Le secteur technologique reprend du poil de la bête

Seules les entreprises qui ne parviennent pas à faire respecter la distanciation sociale ou qui n'ont pas assez de commandes n'ont pas encore repris leurs activités.

Après une baisse significative d'activité de presque 50%, le secteur technologique belge reprend le dessus.

Le secteur technologique belge va mieux après avoir fait le gros dos durant plusieurs semaines. Alors que son taux d'activité moyen s'élevait à 56% début avril, il a fortement augmenté depuis lors pour atteindre 75%, selon une enquête de la fédération du secteur Agoria. À ce stade, il n’y a plus qu’une personne sur cinq qui se trouve en chômage temporaire.

Dans le détail, il apparaît que pour l'ensemble de l'industrie technologique, le niveau d'activité avait baissé jusqu'à 50% durant la seconde moitié de mars.
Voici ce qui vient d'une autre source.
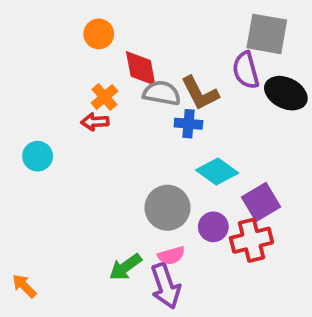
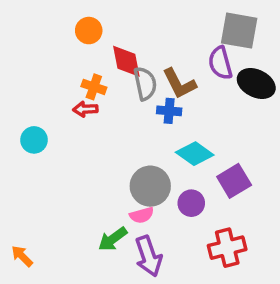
gray semicircle: (162, 93) -> (145, 84), turned 68
orange cross: (104, 97) -> (94, 87), turned -30
red cross: (251, 240) -> (227, 248), moved
pink semicircle: (171, 255) -> (142, 215), moved

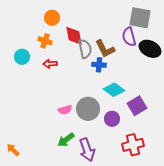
orange cross: (94, 87) -> (45, 41), moved
cyan circle: (34, 140) -> (22, 57), moved
pink semicircle: (142, 215) -> (65, 110), moved

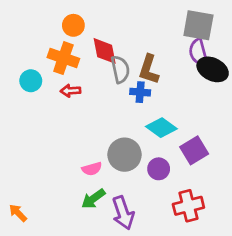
purple semicircle: (129, 37) -> (198, 52), moved
orange cross: (45, 41) -> (63, 58), size x1.5
brown L-shape: (105, 49) -> (149, 69), turned 45
pink semicircle: (65, 110) -> (92, 169), moved

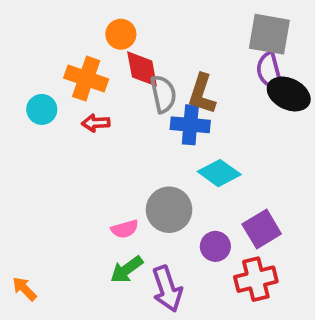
orange circle: (73, 25) -> (121, 34), moved
blue cross: (140, 92) -> (190, 125), size x1.4
purple square: (194, 150) -> (262, 229), moved
purple circle: (159, 169) -> (215, 246), moved

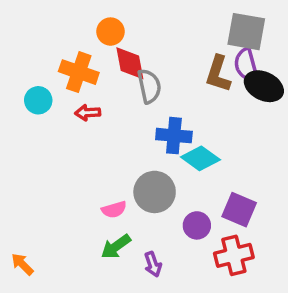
brown L-shape: (202, 94) -> (218, 74), moved
blue cross: (190, 125) -> (174, 136), moved
purple square: (262, 229) -> (239, 210), turned -36
purple arrow: (167, 289) -> (153, 264), size x0.6

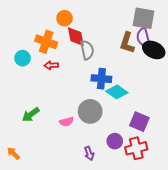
purple circle: (197, 225) -> (115, 141), moved
green arrow: (116, 247) -> (31, 114), moved

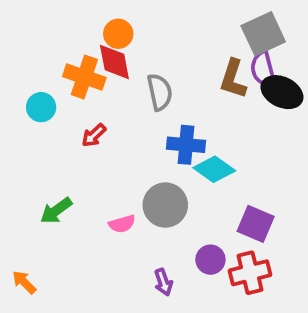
gray square: (143, 18) -> (263, 34), turned -35
red diamond: (76, 37) -> (114, 62), moved
red arrow: (51, 65) -> (94, 135), moved, turned -40

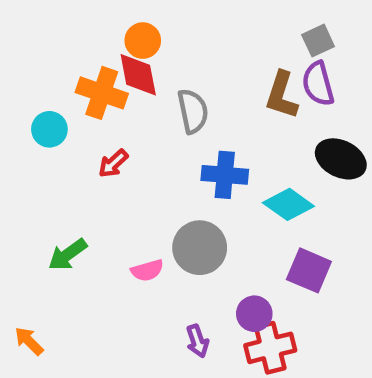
gray square: (263, 34) -> (318, 41), size x0.6
black ellipse: (282, 92) -> (341, 159), moved
cyan diamond: (214, 169) -> (288, 204), moved
red cross: (250, 273) -> (270, 348), moved

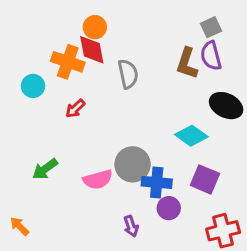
blue cross: (225, 175) -> (157, 182), moved
pink semicircle: (147, 270) -> (98, 179), size x1.4
red cross: (270, 348) -> (223, 231), moved

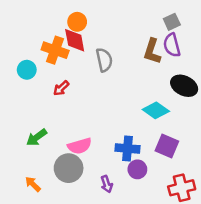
gray circle: (133, 164) -> (69, 168), moved
orange arrow: (19, 226) -> (33, 184), moved

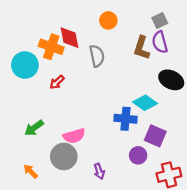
orange circle: (77, 22) -> (108, 20), moved
cyan circle: (27, 70) -> (25, 65), size x1.5
blue cross: (128, 148) -> (126, 119), moved
purple circle: (137, 169) -> (138, 155), moved

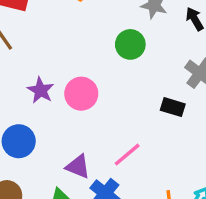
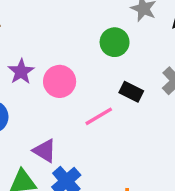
black rectangle: (173, 107) -> (131, 92), moved
pink line: (127, 155) -> (99, 116), moved

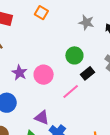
green circle: (115, 42) -> (74, 55), moved
black rectangle: (131, 92) -> (88, 73), turned -56

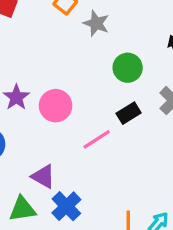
gray star: (86, 22) -> (96, 23), moved
green circle: (74, 55) -> (128, 68), moved

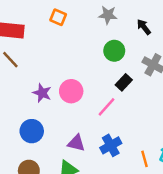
gray star: (96, 23) -> (108, 15), moved
blue cross: (66, 206) -> (111, 145), moved, turned 30

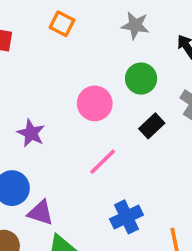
pink circle: (71, 91) -> (95, 103), moved
pink line: (106, 107) -> (103, 162), moved
purple triangle: (76, 143) -> (41, 213), moved

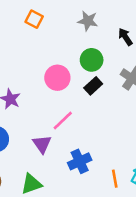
black rectangle: (152, 126) -> (93, 86), moved
purple triangle: (41, 213) -> (42, 144), moved, turned 36

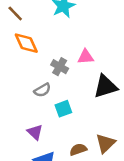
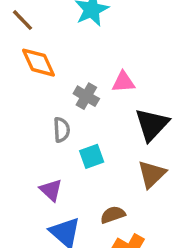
black triangle: (105, 86) -> (152, 124), turned -30
gray semicircle: (42, 90) -> (62, 130), turned -63
brown triangle: (105, 143) -> (152, 174), moved

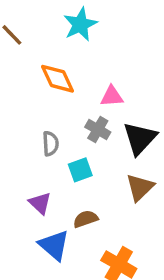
orange diamond: (39, 63) -> (58, 79), moved
gray cross: (86, 96) -> (98, 130), moved
brown semicircle: (113, 215) -> (86, 219), moved

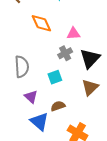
gray cross: (98, 130) -> (65, 53), turned 32
gray semicircle: (50, 144) -> (22, 67), moved, size x1.5

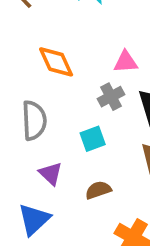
orange diamond: (41, 23) -> (56, 62), moved
blue triangle: (39, 122) -> (34, 219), moved, turned 36

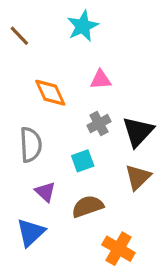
pink triangle: (126, 62) -> (101, 80), moved
brown semicircle: (98, 190) -> (88, 206), size x1.4

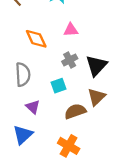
brown semicircle: (88, 206) -> (75, 111), moved
orange cross: (118, 249) -> (69, 146), moved

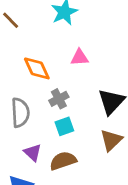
gray cross: (70, 60) -> (59, 99), moved
brown semicircle: (75, 111) -> (63, 161), moved

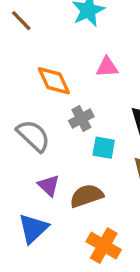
gray semicircle: (20, 113) -> (33, 136), turned -44
cyan square: (64, 126) -> (104, 148), moved, turned 30

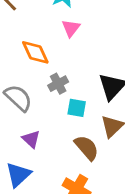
pink triangle: (107, 67) -> (71, 28), moved, turned -48
brown semicircle: (87, 196) -> (87, 148), moved, turned 68

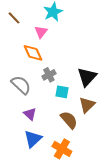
pink triangle: (71, 28) -> (41, 32), moved
blue triangle: (18, 175) -> (33, 139), moved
Concernant les TIC, le niveau d'activité approche désormais les 90%, après être tombé à 75% le mois précédent, mais "le télétravail y occupe une grande place", souligne Agoria dans un communiqué.

Du côté des branches industrielles, c’est le secteur automobile qui affiche la reprise plus significative. Le niveau d'activité s’y situe aujourd'hui à environ 67% contre à peine 7% début avril.

Une demande insuffisante pour certains

La reprise s'effectue plus progressivement dans les entreprises actives dans les produits, techniques et services pour l'installation, l'entretien et l'exploitation de bâtiments, infrastructures et industries. "Cela est dû aux restrictions appliquées à l'accès aux sites et aux chantiers, à la disponibilité des travailleurs et au report des travaux de maintenance chez les clients", enchaîne la fédération via la voix de son CEO, Marc Lambotte.

"Le niveau d'activité a fortement augmenté en mai, mais reste quand même en deçà de la normale et sous le niveau nécessaire à une situation durable."
Marc Lambotte
CEO d'Agoria

Enfin, dans le secteur de l'aéronautique et de l'aérospatiale, la reprise est moins prononcée et le niveau d'activité reste bloqué à 40%.

Différents facteurs limitent encore le niveau d'activité, parmi lesquels: une demande insuffisante, le respect de la distanciation sociale, l'approvisionnement en matières premières et en pièces, la disponibilité des travailleurs et des équipements de protection.

1 entreprise sur 10 compte licencier

Si la crise du coronavirus devait s’éterniser, les entreprises risqueraient d’être obligées de réduire leurs effectifs. Jusqu’ici, seule une petite minorité (9%) envisage de licencier des collaborateurs fixes. Par ailleurs, l'enquête s'est aussi intéressée aux perspectives pour le deuxième semestre. "Le niveau d'activité a fortement augmenté en mai, mais reste quand même en deçà de la normale et sous le niveau nécessaire à une situation durable", explique Marc Lambotte, CEO d’Agoria.

L'enquête a été réalisée auprès d'un échantillon représentatif de 335 entreprises technologiques, occupant ensemble quelque 92.000 travailleurs.